_Dataset extract:_
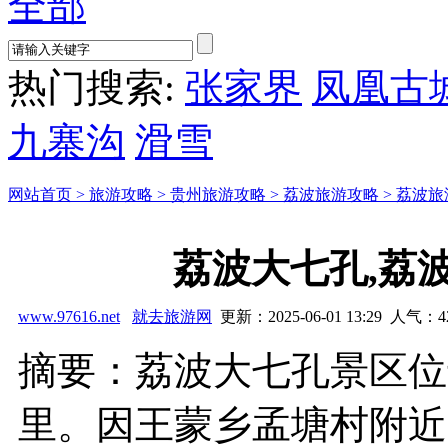
全部
热门搜索:
张家界
凤凰古
九寨沟
滑雪
网站首页 >
旅游攻略 >
贵州旅游攻略 >
荔波旅游攻略 >
荔波旅
荔波大七孔,荔
www.97616.net
就去旅游网
更新：2025-06-01 13:29 人气：
4
摘要：荔波大七孔景区位
里。因王蒙乡孟塘村附近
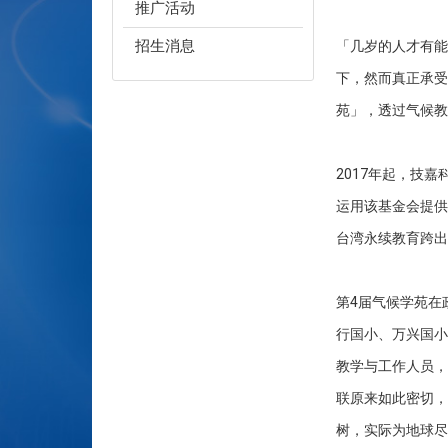
推广活动
招生消息
「几岁的人才有能
下，然而真正承受
苑」，透过气候教
2017年起，技嘉
运用该基金会提供
台湾永续教育跨出
第4届气候学苑在
行国小、万兴国小
教学与工作人员，
联原来如此密切，
树，实际为地球尽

_Brief:_
Leaving out the pictures, please transcribe exactly the lines from the one that holds "里。因王蒙乡孟塘村附近" through the last line of the entries above, both included.

_Answer:_
里。因王蒙乡孟塘村附近
推广活动
招生消息
「几岁的人才有能
下，然而真正承受
苑」，透过气候教
2017年起，技嘉
运用该基金会提供
台湾永续教育跨出
第4届气候学苑在
行国小、万兴国小
教学与工作人员，
联原来如此密切，
树，实际为地球尽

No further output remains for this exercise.